* _What the task asks_:
Leave every image out, and print the remaining lines below exactly.

Data supplied section start

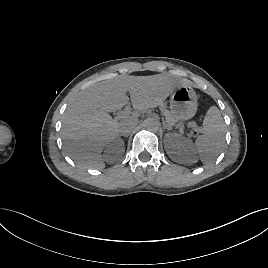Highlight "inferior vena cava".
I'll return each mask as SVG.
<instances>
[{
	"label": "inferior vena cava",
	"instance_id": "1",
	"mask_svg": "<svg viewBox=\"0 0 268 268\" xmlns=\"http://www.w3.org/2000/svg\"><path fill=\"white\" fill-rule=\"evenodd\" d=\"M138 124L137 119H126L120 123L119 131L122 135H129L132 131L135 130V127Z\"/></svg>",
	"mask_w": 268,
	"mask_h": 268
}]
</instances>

Data supplied section end

* _Written reply_:
Highlight "inferior vena cava".
I'll return each mask as SVG.
<instances>
[{
	"label": "inferior vena cava",
	"instance_id": "1",
	"mask_svg": "<svg viewBox=\"0 0 268 268\" xmlns=\"http://www.w3.org/2000/svg\"><path fill=\"white\" fill-rule=\"evenodd\" d=\"M138 124L137 119H126L120 123L119 131L122 135H129L132 131L135 130V127Z\"/></svg>",
	"mask_w": 268,
	"mask_h": 268
}]
</instances>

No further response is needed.